Still on that matter, it should be emphasized that the agricultural sector is the main source of income for the locals of Lake Toba area, including Samosir Regency. Based on data from BPS North Sumatra for the last 5 years, the percentage of agricultural sector employment is more than 50%.  But unfortunately support for the agricultural sector is still far behind the tourism sector.

While in fact, agriculture is a sector that has been thoroughly understood and lived for many years by the locals on the space that is now projected as a tourist attraction. This is what we understand as the modification of social space as happened in Sianjur Mula-mula.

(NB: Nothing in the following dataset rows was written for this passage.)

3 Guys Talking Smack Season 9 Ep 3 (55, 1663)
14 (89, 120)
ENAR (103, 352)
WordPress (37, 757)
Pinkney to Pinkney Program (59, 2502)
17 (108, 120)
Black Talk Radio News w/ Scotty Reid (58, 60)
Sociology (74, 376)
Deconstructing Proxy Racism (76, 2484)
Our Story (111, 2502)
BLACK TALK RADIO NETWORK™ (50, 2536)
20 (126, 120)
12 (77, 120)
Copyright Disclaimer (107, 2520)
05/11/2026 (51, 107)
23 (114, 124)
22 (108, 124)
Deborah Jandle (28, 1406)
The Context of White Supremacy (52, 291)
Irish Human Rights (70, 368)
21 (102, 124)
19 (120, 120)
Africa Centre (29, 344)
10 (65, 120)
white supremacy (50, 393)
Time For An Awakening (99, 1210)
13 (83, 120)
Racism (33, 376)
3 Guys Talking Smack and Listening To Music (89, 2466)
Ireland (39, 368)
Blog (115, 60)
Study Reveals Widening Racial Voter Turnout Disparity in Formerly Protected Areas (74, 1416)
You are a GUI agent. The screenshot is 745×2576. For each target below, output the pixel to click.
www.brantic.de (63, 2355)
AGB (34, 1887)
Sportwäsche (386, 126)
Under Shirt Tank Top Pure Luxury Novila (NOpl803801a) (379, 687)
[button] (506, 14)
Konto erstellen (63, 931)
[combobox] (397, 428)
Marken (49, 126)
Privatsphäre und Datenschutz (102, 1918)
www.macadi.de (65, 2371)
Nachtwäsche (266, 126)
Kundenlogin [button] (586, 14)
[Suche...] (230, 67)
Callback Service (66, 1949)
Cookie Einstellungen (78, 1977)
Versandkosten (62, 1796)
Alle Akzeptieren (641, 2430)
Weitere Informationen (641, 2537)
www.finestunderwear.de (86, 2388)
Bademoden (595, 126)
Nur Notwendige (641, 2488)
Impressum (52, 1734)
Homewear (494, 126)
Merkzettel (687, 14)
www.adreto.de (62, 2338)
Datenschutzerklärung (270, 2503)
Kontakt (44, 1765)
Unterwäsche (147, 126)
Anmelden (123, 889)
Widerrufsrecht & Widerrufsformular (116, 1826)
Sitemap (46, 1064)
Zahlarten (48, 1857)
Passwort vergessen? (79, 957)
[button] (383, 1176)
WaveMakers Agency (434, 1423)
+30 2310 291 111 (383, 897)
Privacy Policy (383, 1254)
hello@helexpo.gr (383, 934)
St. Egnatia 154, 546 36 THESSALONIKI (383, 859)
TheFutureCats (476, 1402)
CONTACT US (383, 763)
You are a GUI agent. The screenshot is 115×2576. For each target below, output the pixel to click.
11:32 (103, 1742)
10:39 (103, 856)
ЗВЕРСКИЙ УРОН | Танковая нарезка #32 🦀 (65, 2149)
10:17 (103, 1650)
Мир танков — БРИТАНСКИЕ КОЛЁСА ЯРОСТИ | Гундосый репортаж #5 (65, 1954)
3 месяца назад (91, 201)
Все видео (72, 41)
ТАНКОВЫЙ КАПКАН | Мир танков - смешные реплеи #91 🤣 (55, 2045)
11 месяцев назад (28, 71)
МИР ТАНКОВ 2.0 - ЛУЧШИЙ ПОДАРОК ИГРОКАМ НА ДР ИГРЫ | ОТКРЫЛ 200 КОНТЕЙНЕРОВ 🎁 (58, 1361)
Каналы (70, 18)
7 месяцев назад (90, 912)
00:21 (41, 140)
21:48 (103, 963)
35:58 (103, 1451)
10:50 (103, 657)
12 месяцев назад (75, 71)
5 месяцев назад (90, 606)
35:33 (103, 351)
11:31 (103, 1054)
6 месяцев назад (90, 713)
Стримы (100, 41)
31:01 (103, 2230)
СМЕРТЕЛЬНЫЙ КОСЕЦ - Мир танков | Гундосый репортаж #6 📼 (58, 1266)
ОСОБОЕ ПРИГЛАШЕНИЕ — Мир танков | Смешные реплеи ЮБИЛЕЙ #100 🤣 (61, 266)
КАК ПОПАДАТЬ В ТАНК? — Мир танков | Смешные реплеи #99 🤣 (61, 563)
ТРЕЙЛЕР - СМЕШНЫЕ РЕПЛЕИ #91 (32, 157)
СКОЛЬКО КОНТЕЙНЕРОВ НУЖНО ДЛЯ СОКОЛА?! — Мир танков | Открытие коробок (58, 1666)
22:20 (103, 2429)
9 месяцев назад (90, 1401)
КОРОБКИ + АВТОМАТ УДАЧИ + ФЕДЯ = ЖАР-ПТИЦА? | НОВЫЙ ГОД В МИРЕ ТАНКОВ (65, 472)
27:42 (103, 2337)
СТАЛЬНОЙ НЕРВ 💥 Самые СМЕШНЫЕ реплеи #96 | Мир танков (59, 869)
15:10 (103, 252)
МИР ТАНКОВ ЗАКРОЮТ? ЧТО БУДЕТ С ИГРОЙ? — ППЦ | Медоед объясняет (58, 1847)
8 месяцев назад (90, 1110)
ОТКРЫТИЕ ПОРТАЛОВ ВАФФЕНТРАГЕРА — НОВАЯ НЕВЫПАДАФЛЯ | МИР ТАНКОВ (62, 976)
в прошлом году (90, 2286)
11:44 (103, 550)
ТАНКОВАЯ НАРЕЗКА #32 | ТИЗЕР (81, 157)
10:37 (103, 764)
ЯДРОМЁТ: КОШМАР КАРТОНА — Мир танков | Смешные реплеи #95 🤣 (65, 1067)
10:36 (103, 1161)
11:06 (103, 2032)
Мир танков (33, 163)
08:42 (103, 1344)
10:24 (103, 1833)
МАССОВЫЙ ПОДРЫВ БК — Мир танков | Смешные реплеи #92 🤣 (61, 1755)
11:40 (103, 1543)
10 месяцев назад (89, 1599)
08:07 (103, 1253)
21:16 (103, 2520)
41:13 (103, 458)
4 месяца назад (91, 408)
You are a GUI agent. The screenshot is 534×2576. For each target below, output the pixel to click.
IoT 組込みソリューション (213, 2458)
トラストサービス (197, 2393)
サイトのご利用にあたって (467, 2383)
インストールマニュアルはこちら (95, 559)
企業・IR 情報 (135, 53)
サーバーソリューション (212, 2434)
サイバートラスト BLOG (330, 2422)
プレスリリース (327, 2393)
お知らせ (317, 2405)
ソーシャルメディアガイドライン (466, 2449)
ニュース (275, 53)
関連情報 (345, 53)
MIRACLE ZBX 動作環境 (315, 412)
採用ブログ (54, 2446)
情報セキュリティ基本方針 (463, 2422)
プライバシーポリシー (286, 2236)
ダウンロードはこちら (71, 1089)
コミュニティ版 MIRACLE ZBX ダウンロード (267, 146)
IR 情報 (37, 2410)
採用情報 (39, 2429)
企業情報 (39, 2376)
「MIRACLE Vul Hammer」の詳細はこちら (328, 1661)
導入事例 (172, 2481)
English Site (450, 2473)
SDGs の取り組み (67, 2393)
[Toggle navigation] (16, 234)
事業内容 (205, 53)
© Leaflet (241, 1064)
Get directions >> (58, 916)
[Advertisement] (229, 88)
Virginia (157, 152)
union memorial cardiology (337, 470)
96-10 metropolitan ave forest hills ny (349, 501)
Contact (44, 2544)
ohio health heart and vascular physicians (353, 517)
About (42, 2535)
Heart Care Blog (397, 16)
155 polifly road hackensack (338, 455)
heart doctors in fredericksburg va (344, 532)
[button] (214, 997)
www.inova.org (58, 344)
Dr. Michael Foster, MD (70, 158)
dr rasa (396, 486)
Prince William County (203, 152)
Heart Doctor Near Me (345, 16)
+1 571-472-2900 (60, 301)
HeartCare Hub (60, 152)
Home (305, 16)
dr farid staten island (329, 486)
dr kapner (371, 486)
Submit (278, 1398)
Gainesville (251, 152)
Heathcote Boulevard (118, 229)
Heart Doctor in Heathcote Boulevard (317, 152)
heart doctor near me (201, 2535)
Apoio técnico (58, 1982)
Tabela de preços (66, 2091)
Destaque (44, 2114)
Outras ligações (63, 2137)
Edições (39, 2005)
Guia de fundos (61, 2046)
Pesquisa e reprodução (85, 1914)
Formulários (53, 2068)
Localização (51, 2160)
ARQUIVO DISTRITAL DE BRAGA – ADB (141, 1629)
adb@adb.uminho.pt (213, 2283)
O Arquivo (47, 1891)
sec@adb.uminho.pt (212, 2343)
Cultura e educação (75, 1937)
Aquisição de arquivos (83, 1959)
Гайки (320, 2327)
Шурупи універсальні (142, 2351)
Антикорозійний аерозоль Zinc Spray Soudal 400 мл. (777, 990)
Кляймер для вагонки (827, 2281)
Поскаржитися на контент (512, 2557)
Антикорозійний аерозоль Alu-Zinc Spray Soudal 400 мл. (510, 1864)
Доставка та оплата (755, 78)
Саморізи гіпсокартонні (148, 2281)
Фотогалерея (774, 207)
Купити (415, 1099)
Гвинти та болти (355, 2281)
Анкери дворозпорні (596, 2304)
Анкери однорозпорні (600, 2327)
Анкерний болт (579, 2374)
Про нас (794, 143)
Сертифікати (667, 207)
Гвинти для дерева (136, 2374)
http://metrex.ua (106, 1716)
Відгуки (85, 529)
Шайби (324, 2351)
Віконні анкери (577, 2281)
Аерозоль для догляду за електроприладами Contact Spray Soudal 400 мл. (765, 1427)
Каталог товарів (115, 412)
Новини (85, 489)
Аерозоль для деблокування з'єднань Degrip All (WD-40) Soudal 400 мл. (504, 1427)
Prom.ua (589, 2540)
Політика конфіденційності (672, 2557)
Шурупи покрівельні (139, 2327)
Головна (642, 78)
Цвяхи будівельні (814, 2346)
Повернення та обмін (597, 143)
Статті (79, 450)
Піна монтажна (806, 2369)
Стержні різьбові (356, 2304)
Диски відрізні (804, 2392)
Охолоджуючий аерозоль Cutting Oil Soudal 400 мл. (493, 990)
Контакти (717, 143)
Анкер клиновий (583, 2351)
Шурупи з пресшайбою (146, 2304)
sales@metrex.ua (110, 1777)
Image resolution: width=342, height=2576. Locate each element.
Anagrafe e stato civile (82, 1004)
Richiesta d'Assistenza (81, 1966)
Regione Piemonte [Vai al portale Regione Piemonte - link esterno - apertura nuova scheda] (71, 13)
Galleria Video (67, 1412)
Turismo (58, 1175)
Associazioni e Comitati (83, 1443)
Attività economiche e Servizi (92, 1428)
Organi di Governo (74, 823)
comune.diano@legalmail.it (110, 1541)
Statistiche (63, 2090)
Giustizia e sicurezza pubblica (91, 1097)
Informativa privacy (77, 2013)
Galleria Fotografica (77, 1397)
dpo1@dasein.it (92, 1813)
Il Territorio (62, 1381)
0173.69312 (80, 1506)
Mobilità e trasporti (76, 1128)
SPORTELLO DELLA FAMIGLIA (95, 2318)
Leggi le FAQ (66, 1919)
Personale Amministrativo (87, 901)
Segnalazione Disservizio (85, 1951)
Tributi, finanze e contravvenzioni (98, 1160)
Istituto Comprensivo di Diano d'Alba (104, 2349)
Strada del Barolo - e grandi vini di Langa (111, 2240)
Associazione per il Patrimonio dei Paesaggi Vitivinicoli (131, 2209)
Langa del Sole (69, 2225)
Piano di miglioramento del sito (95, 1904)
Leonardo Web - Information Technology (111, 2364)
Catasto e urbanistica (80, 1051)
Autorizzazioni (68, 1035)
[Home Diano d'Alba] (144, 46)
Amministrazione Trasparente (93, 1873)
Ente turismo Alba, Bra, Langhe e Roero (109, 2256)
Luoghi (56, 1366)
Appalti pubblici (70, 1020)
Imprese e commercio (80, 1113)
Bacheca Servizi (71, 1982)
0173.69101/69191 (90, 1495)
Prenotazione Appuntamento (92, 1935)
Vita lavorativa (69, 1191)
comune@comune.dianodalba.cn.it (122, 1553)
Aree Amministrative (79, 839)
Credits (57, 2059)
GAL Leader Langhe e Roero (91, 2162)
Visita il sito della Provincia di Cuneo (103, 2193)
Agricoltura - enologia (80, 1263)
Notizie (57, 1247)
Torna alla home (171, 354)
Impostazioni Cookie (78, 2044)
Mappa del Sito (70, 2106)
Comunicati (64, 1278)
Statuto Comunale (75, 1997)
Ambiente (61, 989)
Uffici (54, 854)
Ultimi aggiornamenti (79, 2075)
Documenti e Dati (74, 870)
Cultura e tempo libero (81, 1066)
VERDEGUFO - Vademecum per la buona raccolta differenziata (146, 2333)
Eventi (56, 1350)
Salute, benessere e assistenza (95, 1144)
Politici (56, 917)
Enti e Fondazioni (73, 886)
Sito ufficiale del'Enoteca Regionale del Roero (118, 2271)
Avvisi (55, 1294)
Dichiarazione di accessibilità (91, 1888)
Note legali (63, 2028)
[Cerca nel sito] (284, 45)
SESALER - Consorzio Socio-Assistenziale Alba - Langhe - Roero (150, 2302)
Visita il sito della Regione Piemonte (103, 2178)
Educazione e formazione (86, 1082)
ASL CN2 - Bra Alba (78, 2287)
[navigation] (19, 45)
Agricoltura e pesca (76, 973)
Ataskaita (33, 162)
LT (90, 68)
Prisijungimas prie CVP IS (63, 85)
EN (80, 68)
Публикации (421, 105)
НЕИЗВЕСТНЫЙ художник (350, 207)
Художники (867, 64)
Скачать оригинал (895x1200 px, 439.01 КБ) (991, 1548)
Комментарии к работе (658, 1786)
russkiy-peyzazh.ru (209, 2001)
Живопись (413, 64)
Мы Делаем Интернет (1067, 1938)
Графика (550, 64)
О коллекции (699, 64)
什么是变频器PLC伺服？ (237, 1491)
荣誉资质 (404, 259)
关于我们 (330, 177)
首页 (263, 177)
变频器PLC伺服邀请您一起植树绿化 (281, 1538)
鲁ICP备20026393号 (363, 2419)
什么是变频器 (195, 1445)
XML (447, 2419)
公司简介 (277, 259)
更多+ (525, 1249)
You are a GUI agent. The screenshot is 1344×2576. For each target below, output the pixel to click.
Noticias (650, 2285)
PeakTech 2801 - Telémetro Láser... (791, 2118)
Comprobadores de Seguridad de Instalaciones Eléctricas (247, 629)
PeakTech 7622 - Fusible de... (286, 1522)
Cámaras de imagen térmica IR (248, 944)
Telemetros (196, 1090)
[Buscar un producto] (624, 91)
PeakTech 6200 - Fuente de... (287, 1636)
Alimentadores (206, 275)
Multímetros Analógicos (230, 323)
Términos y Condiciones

The contradictory in these policy orientations is a bright picture of huge ambition of the state for tourism. Forget about the narratives on wealth redistribution, equitable welfare, and so on. To be more critical, have a look on who are the real actors and benficiaries of this agenda. Identifies who owns which hotel, whose businesses that road infrastructure goes through, and so on.

The participation of the locals as tourism actors is merely a catchphrase. In reality the locals are just spectators. They watch their living space slowly being usurped, interpreted differently, and wait for the point where they are completely eliminated.

The disconnection of tourism with the development of agriculture will only excacerbate the situation. Land acquisition is mandatory for tourism development. Tourism development requires space modification. Space modification will stimulate ‘land rush’ and disposessesions. The dispossession meant the loss of means of production. The loss of means of productions is the loss of farmers.

Given that, this disconnection is a ticking time bomb. Once the dispossession of means of production becomes widespread, the landless farmers are parts of surplus population that won’t get absorbed by the tourism industry. At best, the locals would only submit themselves to vulnerability; informal workers, street vendors, or basically slaves.

Allowing tourism to run while destroying the living space of farmers and locals is the perfect way to kill ourselves slowly.